SAN FRANCISCO, Cal. 11/9/2006 – In Tuesday’s election, voters in 23 states approved 99 ballot measures to provide $5.73 billion for state and local government funding for land conservation. The total is a record, eclipsing the previous local spending record of $5.68 billion, set in the general election in November, 1998, according to figures compiled by the Trust for Public Land, a national conservation organization.

The 2006 total approved for local conservation spending was also a record, reaching $6.03 billion, compared to the $5.86 billion approved in all of 1998. The figures for the entire year include all ballot issues in the year, including those on primary election ballots.

On Nov. 7, there were 128 conservation funding measures on ballots around the nation. The 99 that passed meant a success rate of 77%, which is similar to the last decade, when voters have approved about three out of four such measures.

A number of areas approved bonds or taxes for the first time, including:

  • Cobb County, Georgia, a conservative-leaning area outside Atlanta, where voters approved a $40 million bond for land conservation with 72% support.
  • Salt Lake County, Utah, where voters endorsed a $48 million bond by 71%.
  • Ravalli County, Montana, which approved a $10 million bond, 58-42%.
  • Quincy, Massachusetts, a blue-collar community that approved a property tax hike with 57% voting to approve.
  • Hawai’i and Honolulu Counties, which both approved property tax measures by wide margins, meaning every county in Hawaii now has a dedicated fund for land conservation.
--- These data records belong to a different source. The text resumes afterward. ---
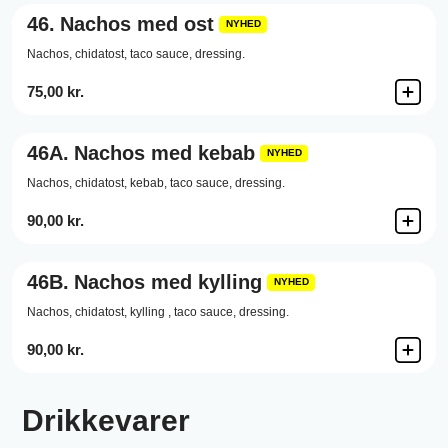
46.
Nachos med ost
NYHED
Nachos,
chidatost,
taco sauce,
dressing.
75,00 kr.
46A.
Nachos med kebab
NYHED
Nachos,
chidatost,
kebab,
taco sauce,
dressing.
90,00 kr.
46B.
Nachos med kylling
NYHED
Nachos,
chidatost,
kylling ,
taco sauce,
dressing.
90,00 kr.
Drikkevarer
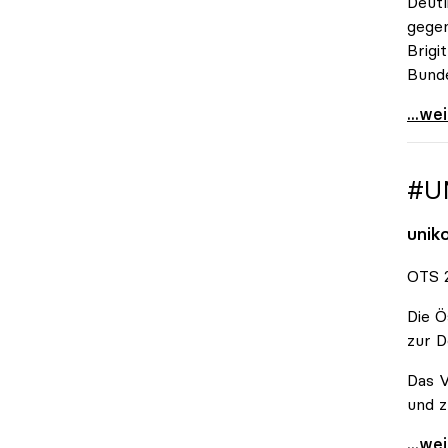
Deutl
gegen
Brigi
Bund
\"Wir
...we
#U
unik
OTS 2
Die Ö
zur D
Das V
und z
#Unis
...we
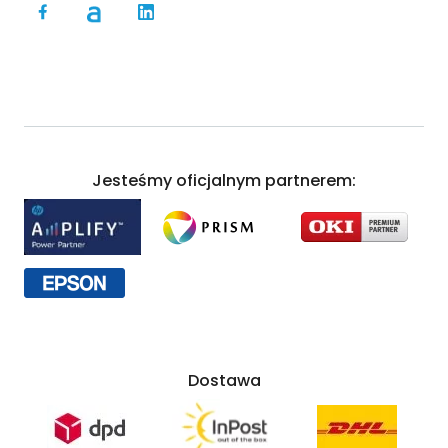
Jesteśmy oficjalnym partnerem:
Dostawa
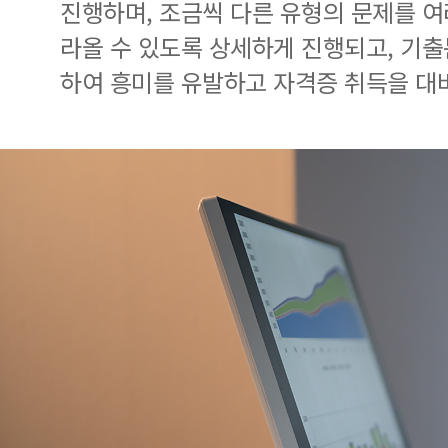
진행하며, 조금씩 다른 유형의 문제를 여
라올 수 있도록 상세하게 진행되고, 기
하여 흥미를 유발하고 자격증 취득을 대비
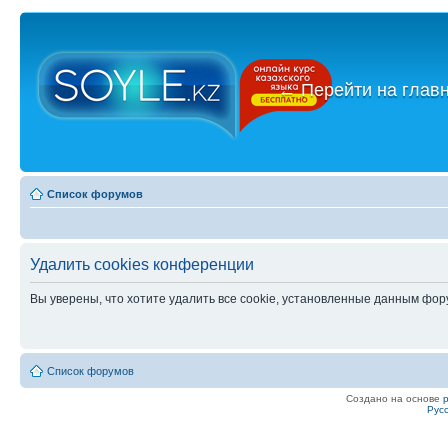
←
Перейти на глав
Список форумов
Удалить cookies конференции
Вы уверены, что хотите удалить все cookie, установленные данным фо
Список форумов
Создано на основе
Рус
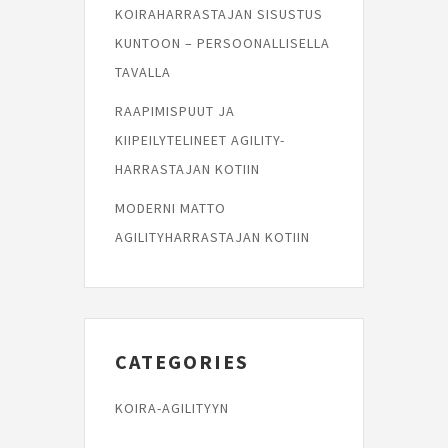
KOIRAHARRASTAJAN SISUSTUS
KUNTOON – PERSOONALLISELLA
TAVALLA
RAAPIMISPUUT JA
KIIPEILYTELINEET AGILITY-
HARRASTAJAN KOTIIN
MODERNI MATTO
AGILITYHARRASTAJAN KOTIIN
CATEGORIES
KOIRA-AGILITYYN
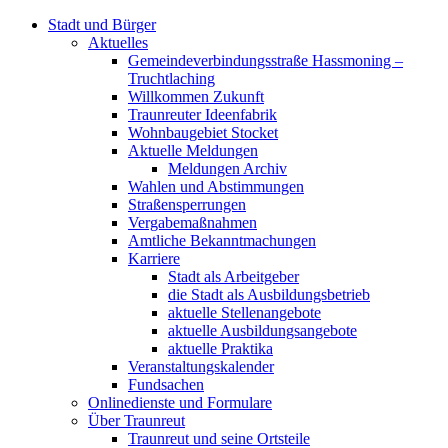
Stadt und Bürger
Aktuelles
Gemeindeverbindungsstraße Hassmoning –
Truchtlaching
Willkommen Zukunft
Traunreuter Ideenfabrik
Wohnbaugebiet Stocket
Aktuelle Meldungen
Meldungen Archiv
Wahlen und Abstimmungen
Straßensperrungen
Vergabemaßnahmen
Amtliche Bekanntmachungen
Karriere
Stadt als Arbeitgeber
die Stadt als Ausbildungsbetrieb
aktuelle Stellenangebote
aktuelle Ausbildungsangebote
aktuelle Praktika
Veranstaltungskalender
Fundsachen
Onlinedienste und Formulare
Über Traunreut
Traunreut und seine Ortsteile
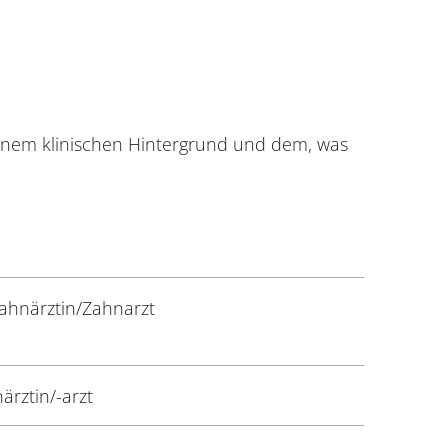
deinem klinischen Hintergrund und dem, was
ahnärztin/Zahnarzt
ärztin/-arzt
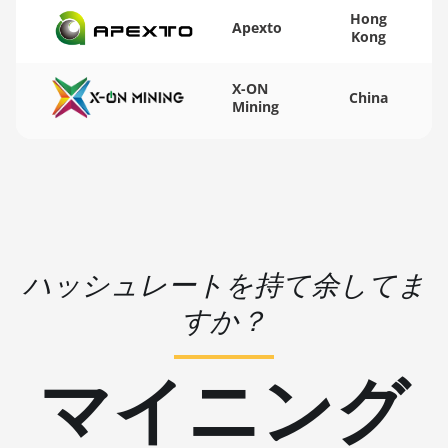
Hong
🏳ㅤ WST - WS$
Apexto
BITMAIN AntMiner K7
Kong
🇨🇫ㅤ XAF - FCFA
BITMAIN AntMiner
X-ON
KA3
China
🇦🇬ㅤ XCD - $
Mining
BITMAIN AntMiner KS3
🏳ㅤ XDR - SDR
(8.3TH)
🇨🇮ㅤ XOF - CFA
BITMAIN AntMiner KS3
(9.4TH)
🇵🇫ㅤ XPF - Fr
BITMAIN AntMiner KS5
🇾🇪ㅤ YER - YR
ハッシュレートを持て余してま
BITMAIN AntMiner KS5
🇿🇦ㅤ ZAR - R
Pro
すか？
🇿🇲ㅤ ZMK - ZK
BITMAIN AntMiner KS7
マイニング
BITMAIN AntMiner L11
(20Gh)
BITMAIN AntMiner L11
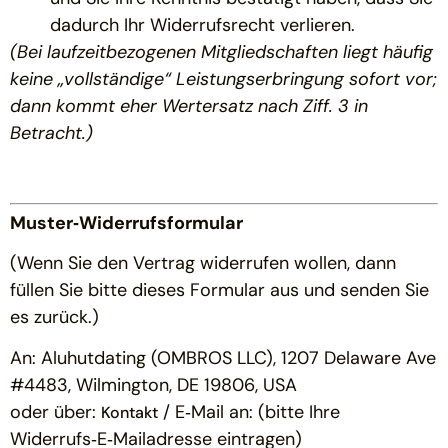
dadurch Ihr Widerrufsrecht verlieren.
(Bei laufzeitbezogenen Mitgliedschaften liegt häufig
keine „vollständige“ Leistungserbringung sofort vor;
dann kommt eher Wertersatz nach Ziff. 3 in
Betracht.)
Muster‑Widerrufsformular
(Wenn Sie den Vertrag widerrufen wollen, dann
füllen Sie bitte dieses Formular aus und senden Sie
es zurück.)
An: Aluhutdating (OMBROS LLC), 1207 Delaware Ave
#4483, Wilmington, DE 19806, USA
oder über:
/ E‑Mail an: (bitte Ihre
Kontakt
Widerrufs‑E‑Mailadresse eintragen)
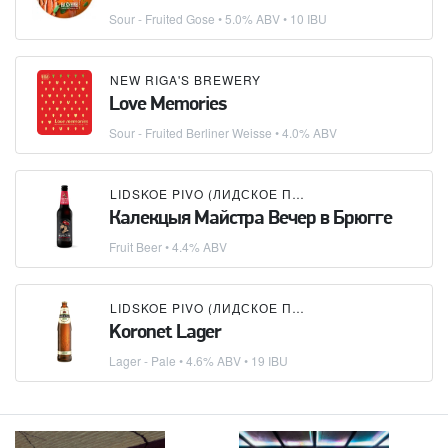
Sour - Fruited Gose
• 5.0% ABV • 10 IBU
NEW RIGA'S BREWERY
Love Memories
Sour - Fruited Berliner Weisse
• 4.0% ABV
LIDSKOE PIVO (ЛИДСКОЕ ПИВО)
Калекцыя Майстра Вечер в Брюгге
Fruit Beer
• 4.4% ABV
LIDSKOE PIVO (ЛИДСКОЕ ПИВО)
Koronet Lager
Lager - Pale
• 4.6% ABV • 19 IBU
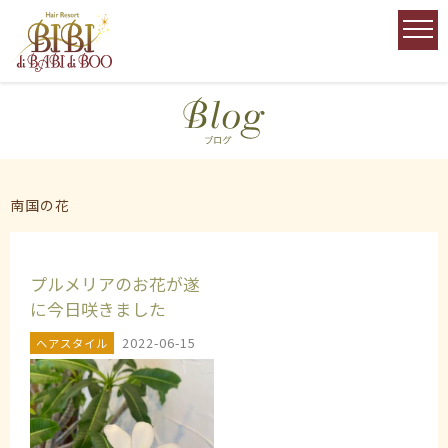
南国の花
プルメリアのお花が遂
に今日咲きました
2022-06-15
ヘアスタイル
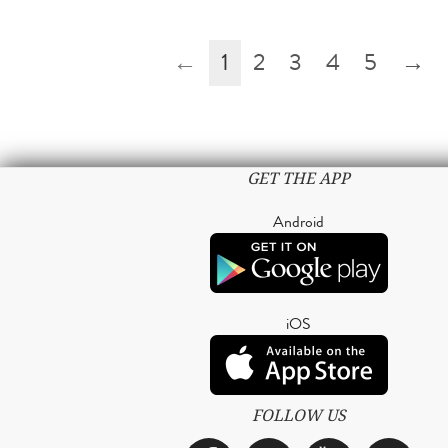
←
1
2
3
4
5
→
GET THE APP
Android
iOS
FOLLOW US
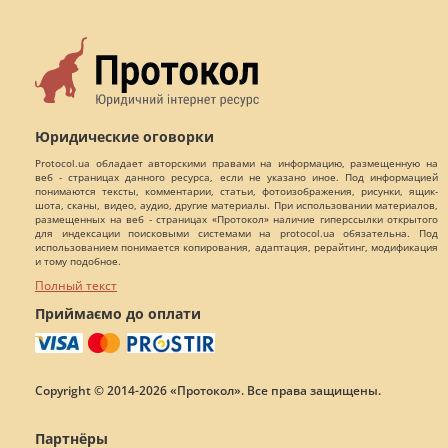
Юридические оговорки
Protocol.ua обладает авторскими правами на информацию, размещенную на
веб - страницах данного ресурса, если не указано иное. Под информацией
понимаются тексты, комментарии, статьи, фотоизображения, рисунки, ящик-
шота, сканы, видео, аудио, другие материалы. При использовании материалов,
размещенных на веб - страницах «Протокол» наличие гиперссылки открытого
для индексации поисковыми системами на protocol.ua обязательна. Под
использованием понимается копирования, адаптация, рерайтинг, модификация
и тому подобное.
Полный текст
Приймаємо до оплати
Copyright © 2014-2026 «Протокол». Все права защищены.
Партнёры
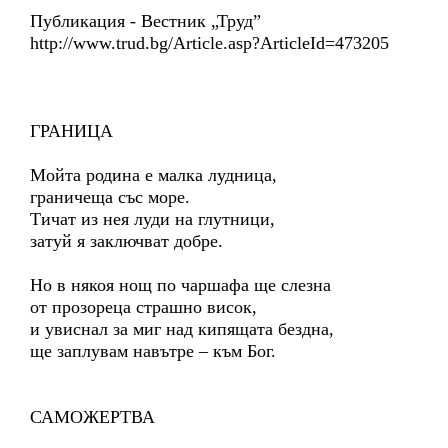
Публикация - Вестник „Труд”
http://www.trud.bg/Article.asp?ArticleId=473205
ГРАНИЦА
Мойта родина е малка лудница,
граничеща със море.
Тичат из нея луди на глутници,
затуй я заключват добре.
Но в някоя нощ по чаршафа ще слезна
от прозореца страшно висок,
и увиснал за миг над кипящата бездна,
ще заплувам навътре – към Бог.
САМОЖЕРТВА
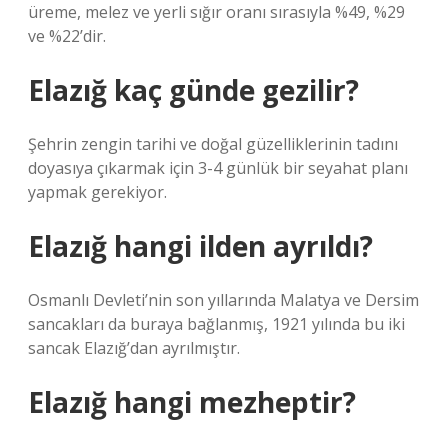
üreme, melez ve yerli sığır oranı sırasıyla %49, %29
ve %22’dir.
Elazığ kaç günde gezilir?
Şehrin zengin tarihi ve doğal güzelliklerinin tadını
doyasıya çıkarmak için 3-4 günlük bir seyahat planı
yapmak gerekiyor.
Elazığ hangi ilden ayrıldı?
Osmanlı Devleti’nin son yıllarında Malatya ve Dersim
sancakları da buraya bağlanmış, 1921 yılında bu iki
sancak Elazığ’dan ayrılmıştır.
Elazığ hangi mezheptir?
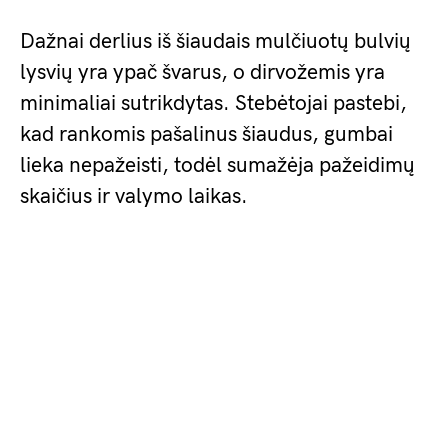
Dažnai derlius iš šiaudais mulčiuotų bulvių
lysvių yra ypač švarus, o dirvožemis yra
minimaliai sutrikdytas. Stebėtojai pastebi,
kad rankomis pašalinus šiaudus, gumbai
lieka nepažeisti, todėl sumažėja pažeidimų
skaičius ir valymo laikas.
This year’s largest single land conservation measure was a statewide bond in California, which included $2.25 billion for acquisition and protection of open lands. The smallest measure was a property tax hike in Cedar Grove Township, New Jersey, which set aside $127,000 for land conservation.

Other highlights of this election include:

  • The state of Texas, where all six city and county spending measures for parks and conservation won, and each won more than 61% of the vote.
  • Nassau County, New York, which approved a $100 million bond with 77% support.
  • Beaufort County, South Carolina, which renewed funding for its land conservation program with a $50 million measure that won 75% of the vote.
  • The Commonwealth of Massachusetts, where seven more cities and towns adopted measures to provide funding for parks and land conservation. Since 2001, more than one-third of local governments in the state have enacted new taxes for open space.